What needs to be done:
Where a line of the records contains the word "педагогикалық", show that line.

Items from a data source
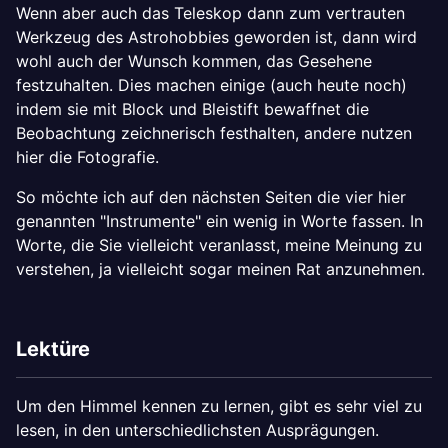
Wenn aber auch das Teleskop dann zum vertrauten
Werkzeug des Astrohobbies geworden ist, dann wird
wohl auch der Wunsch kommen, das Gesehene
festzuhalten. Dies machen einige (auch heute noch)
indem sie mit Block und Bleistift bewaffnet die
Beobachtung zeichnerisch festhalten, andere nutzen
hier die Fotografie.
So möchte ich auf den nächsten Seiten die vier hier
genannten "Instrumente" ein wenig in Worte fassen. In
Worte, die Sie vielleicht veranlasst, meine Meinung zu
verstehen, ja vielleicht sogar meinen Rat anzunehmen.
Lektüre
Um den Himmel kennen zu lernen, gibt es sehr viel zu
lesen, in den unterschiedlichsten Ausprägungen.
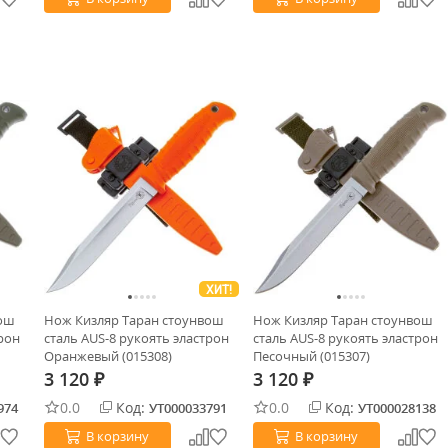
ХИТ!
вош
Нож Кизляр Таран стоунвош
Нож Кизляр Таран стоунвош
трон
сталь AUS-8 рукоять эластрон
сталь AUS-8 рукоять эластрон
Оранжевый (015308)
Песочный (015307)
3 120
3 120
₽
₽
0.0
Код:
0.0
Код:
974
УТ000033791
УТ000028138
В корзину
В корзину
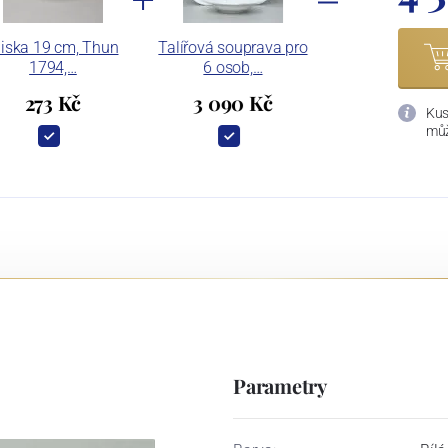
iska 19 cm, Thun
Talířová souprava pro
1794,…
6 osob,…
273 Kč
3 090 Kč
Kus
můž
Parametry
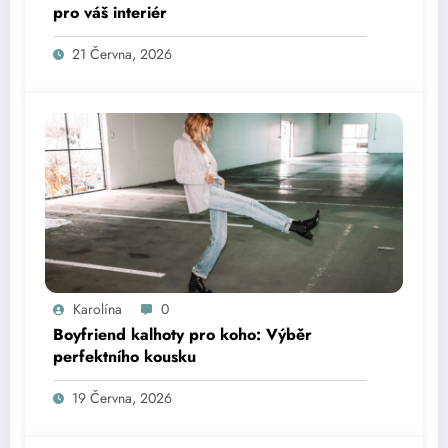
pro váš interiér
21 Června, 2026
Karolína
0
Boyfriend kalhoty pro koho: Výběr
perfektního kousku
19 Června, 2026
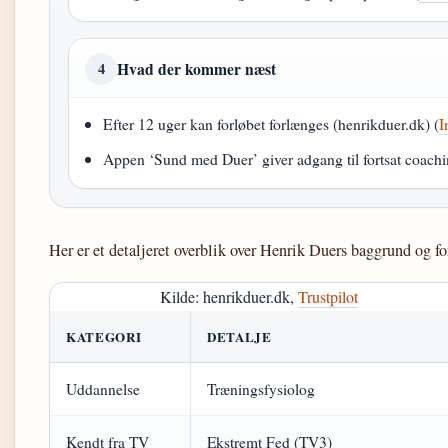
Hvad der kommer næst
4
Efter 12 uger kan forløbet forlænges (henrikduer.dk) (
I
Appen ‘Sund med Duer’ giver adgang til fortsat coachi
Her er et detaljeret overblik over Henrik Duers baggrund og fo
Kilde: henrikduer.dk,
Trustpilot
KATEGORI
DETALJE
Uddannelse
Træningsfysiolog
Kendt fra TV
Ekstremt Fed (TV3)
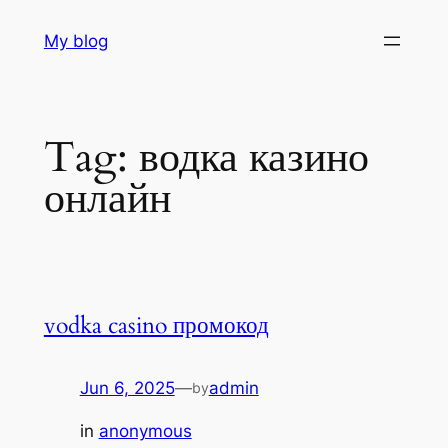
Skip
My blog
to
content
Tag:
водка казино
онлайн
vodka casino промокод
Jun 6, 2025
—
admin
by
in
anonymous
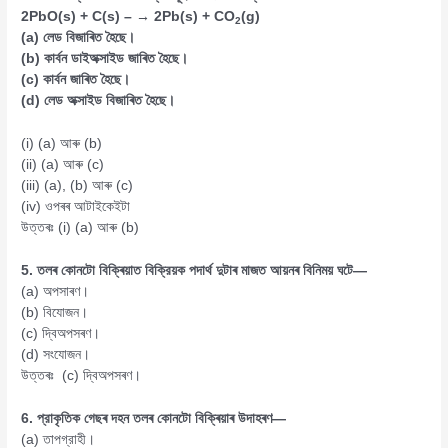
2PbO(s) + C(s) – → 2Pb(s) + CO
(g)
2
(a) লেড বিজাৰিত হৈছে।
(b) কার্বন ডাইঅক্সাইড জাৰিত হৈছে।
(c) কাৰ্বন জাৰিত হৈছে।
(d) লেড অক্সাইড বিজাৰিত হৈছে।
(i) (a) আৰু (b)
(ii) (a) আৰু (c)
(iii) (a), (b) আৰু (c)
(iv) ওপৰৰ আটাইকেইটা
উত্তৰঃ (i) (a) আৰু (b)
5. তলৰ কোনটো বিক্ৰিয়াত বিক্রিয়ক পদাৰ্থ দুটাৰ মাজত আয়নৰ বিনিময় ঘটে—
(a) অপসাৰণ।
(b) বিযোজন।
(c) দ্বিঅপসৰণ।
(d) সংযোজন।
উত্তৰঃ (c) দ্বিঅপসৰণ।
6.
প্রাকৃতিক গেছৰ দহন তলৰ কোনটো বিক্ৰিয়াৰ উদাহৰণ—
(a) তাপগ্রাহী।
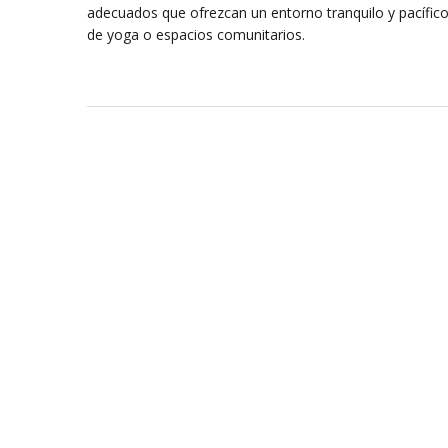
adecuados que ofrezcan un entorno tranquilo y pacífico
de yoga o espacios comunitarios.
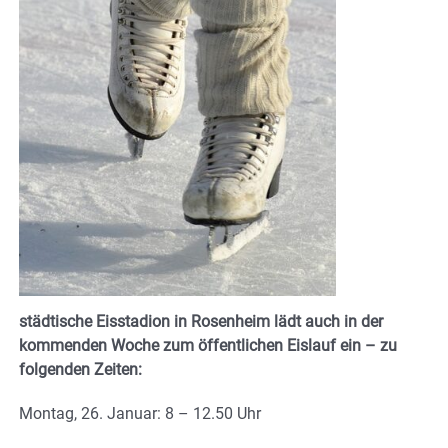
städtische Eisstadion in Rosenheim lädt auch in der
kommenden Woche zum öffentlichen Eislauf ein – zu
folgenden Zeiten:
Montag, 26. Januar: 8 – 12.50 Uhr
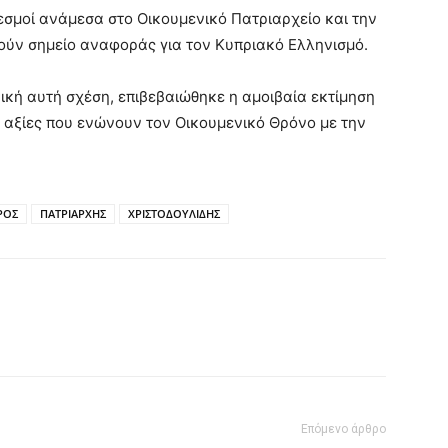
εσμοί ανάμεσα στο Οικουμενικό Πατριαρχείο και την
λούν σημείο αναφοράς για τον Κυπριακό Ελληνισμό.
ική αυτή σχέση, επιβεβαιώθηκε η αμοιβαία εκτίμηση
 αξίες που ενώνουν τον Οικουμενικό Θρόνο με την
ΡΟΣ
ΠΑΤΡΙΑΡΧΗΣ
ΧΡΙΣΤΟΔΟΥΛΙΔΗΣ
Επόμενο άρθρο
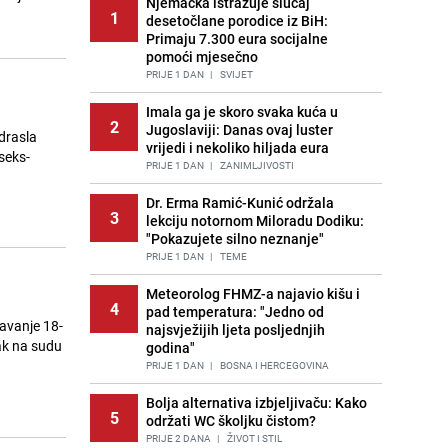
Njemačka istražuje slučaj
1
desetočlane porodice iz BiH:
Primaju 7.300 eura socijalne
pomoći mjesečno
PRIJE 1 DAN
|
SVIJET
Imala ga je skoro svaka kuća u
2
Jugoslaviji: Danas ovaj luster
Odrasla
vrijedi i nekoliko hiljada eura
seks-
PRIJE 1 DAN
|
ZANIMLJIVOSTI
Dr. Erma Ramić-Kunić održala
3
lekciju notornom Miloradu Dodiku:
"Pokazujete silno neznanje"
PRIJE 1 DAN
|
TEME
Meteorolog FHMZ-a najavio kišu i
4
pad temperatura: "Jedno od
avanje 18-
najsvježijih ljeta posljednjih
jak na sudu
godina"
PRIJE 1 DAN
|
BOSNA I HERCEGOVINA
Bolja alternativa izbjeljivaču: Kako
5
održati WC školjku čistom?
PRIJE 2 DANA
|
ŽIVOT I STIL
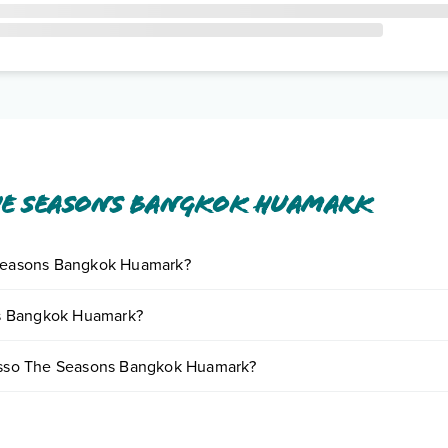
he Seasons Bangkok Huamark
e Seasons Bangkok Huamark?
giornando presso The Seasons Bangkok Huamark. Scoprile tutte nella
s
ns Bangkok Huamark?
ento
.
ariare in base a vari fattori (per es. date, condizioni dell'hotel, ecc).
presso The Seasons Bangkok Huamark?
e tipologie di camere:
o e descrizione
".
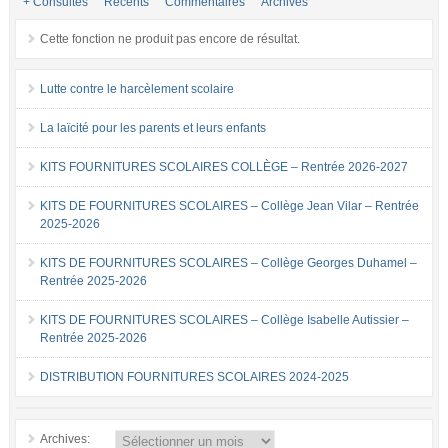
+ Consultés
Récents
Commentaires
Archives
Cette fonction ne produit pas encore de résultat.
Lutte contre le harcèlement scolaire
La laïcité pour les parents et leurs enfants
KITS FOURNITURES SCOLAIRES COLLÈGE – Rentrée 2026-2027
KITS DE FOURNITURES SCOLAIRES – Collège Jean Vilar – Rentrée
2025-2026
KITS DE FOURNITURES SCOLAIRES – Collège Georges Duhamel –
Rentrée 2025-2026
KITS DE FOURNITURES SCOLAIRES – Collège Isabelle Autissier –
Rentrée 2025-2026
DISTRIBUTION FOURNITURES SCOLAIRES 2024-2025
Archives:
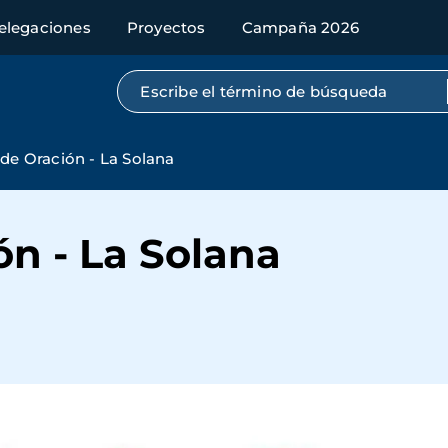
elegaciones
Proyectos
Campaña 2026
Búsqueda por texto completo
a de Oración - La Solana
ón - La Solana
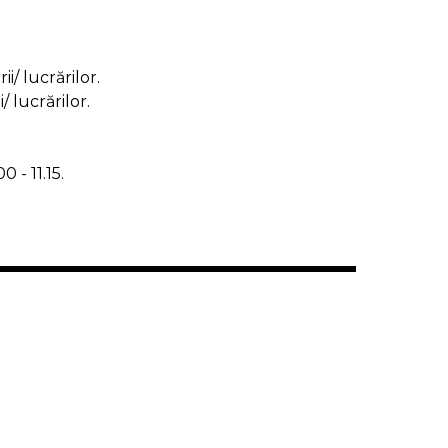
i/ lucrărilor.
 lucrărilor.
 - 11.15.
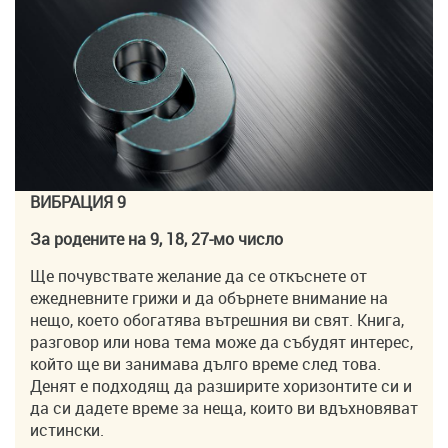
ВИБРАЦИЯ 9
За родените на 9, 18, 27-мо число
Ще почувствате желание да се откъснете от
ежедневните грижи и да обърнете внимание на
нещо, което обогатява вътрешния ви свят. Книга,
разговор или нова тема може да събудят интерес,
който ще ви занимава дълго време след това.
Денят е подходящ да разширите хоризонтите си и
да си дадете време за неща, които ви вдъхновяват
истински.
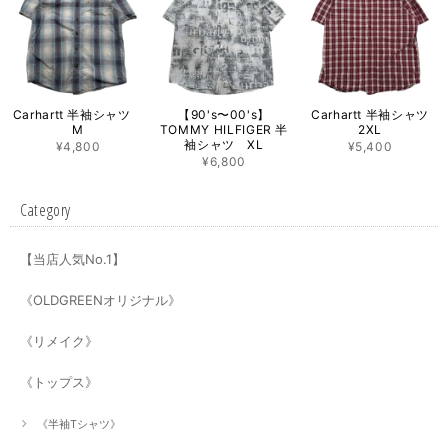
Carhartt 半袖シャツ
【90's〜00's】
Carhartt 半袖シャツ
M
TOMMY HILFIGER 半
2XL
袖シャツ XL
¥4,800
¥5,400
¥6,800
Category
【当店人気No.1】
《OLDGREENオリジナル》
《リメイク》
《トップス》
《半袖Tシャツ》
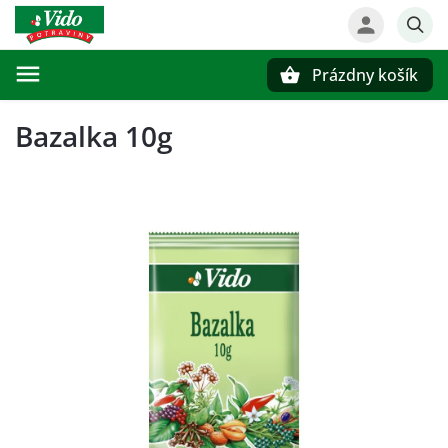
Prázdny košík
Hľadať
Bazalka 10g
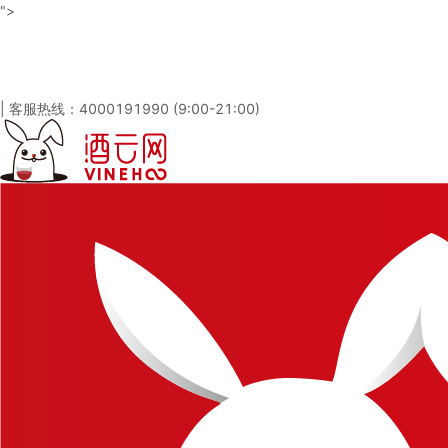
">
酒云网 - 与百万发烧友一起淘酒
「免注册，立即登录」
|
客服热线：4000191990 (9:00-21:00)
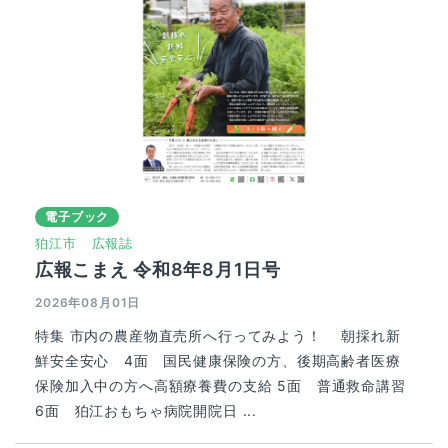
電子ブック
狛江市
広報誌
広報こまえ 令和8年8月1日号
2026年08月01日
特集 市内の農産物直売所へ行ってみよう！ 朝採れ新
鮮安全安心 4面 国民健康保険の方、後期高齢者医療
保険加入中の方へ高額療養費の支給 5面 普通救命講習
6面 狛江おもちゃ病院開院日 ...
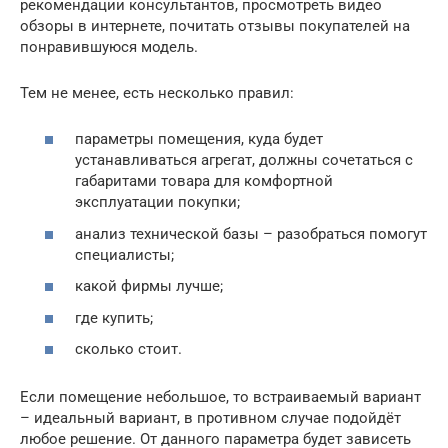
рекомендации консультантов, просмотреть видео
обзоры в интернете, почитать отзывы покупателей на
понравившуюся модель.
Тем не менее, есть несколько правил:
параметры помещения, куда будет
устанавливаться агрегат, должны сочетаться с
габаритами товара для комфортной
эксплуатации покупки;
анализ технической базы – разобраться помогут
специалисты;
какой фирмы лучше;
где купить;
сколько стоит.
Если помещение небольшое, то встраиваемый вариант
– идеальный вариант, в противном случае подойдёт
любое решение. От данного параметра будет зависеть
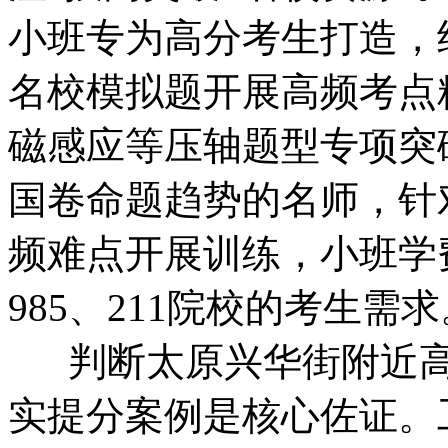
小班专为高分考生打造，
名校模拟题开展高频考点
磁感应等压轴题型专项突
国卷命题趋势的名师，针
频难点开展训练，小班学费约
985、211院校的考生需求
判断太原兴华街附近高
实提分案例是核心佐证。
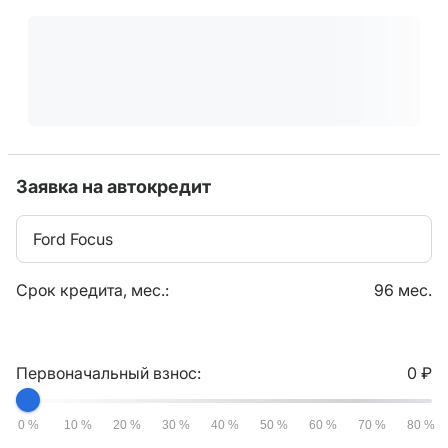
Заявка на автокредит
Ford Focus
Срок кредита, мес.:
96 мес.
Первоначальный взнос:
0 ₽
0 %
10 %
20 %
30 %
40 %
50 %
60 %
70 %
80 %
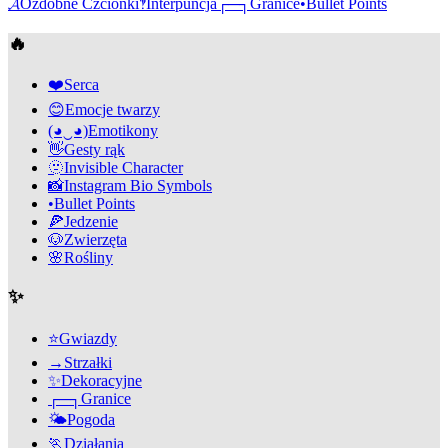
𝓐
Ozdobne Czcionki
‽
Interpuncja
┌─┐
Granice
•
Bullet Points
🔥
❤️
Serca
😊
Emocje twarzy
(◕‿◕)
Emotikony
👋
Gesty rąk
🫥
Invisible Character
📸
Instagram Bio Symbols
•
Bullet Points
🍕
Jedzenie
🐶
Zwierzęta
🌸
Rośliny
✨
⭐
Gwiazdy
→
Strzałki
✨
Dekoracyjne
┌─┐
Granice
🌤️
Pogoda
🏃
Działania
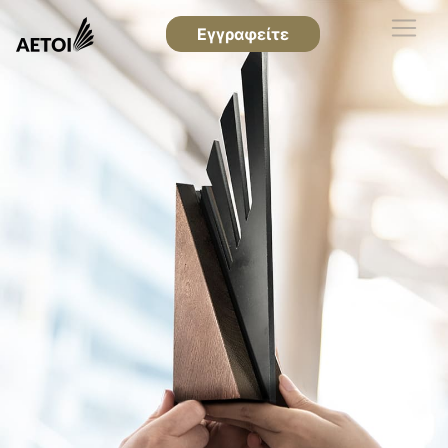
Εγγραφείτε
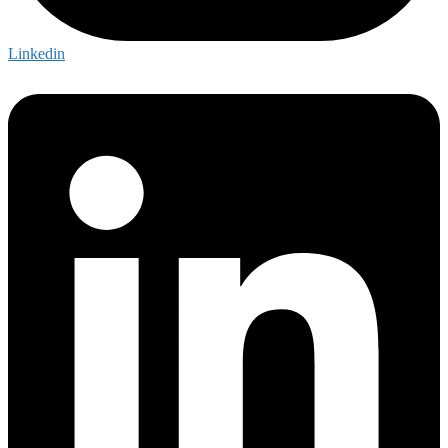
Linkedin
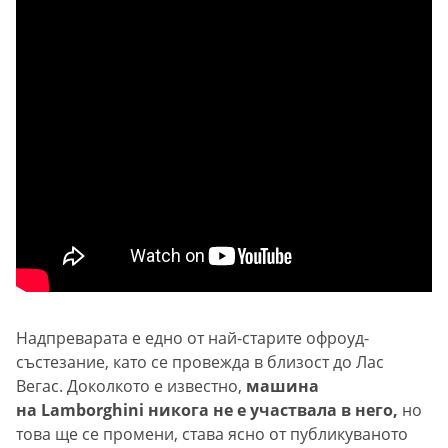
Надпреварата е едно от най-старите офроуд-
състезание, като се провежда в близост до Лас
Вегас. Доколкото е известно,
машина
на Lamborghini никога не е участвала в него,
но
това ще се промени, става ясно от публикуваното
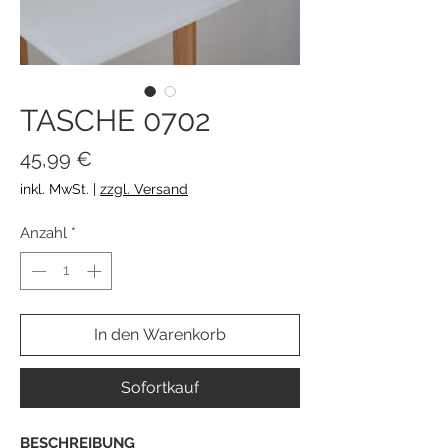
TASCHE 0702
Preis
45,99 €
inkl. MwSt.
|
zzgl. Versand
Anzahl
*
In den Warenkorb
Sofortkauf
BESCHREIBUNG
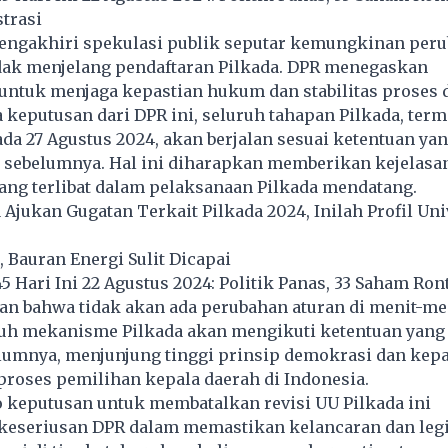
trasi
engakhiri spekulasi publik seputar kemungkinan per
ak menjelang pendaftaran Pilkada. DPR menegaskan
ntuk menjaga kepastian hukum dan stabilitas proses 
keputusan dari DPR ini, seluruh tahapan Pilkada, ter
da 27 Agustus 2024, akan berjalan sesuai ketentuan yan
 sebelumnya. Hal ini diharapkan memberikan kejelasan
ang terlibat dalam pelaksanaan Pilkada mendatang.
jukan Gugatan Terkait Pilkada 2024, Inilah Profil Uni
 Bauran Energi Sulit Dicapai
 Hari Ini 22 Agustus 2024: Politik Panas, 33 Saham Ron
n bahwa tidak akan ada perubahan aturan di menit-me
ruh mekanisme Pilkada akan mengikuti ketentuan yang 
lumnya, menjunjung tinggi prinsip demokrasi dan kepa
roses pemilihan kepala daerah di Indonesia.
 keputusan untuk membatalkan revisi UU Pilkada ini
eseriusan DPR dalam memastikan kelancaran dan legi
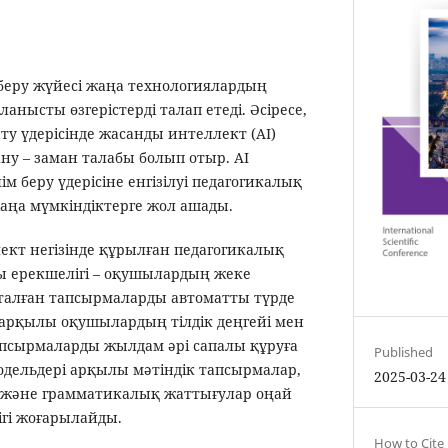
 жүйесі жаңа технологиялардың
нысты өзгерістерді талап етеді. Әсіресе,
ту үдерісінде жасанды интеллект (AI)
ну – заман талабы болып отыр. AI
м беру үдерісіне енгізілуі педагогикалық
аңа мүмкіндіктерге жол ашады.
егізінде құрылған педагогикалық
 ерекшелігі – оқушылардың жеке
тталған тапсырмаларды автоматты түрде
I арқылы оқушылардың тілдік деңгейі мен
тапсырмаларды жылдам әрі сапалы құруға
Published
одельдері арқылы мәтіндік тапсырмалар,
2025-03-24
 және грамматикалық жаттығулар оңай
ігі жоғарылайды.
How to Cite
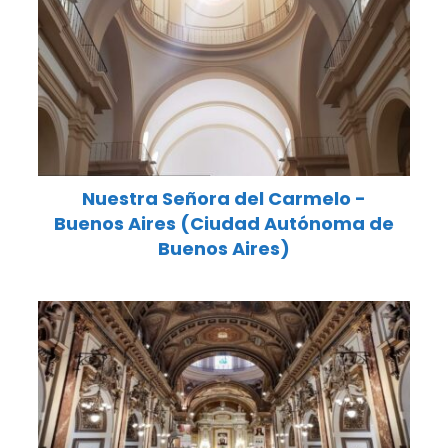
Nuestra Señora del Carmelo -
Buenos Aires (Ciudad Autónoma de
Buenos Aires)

Exercise response:
м беру үдерісіне енгізілуі педагогикалық
егізінде құрылған педагогикалық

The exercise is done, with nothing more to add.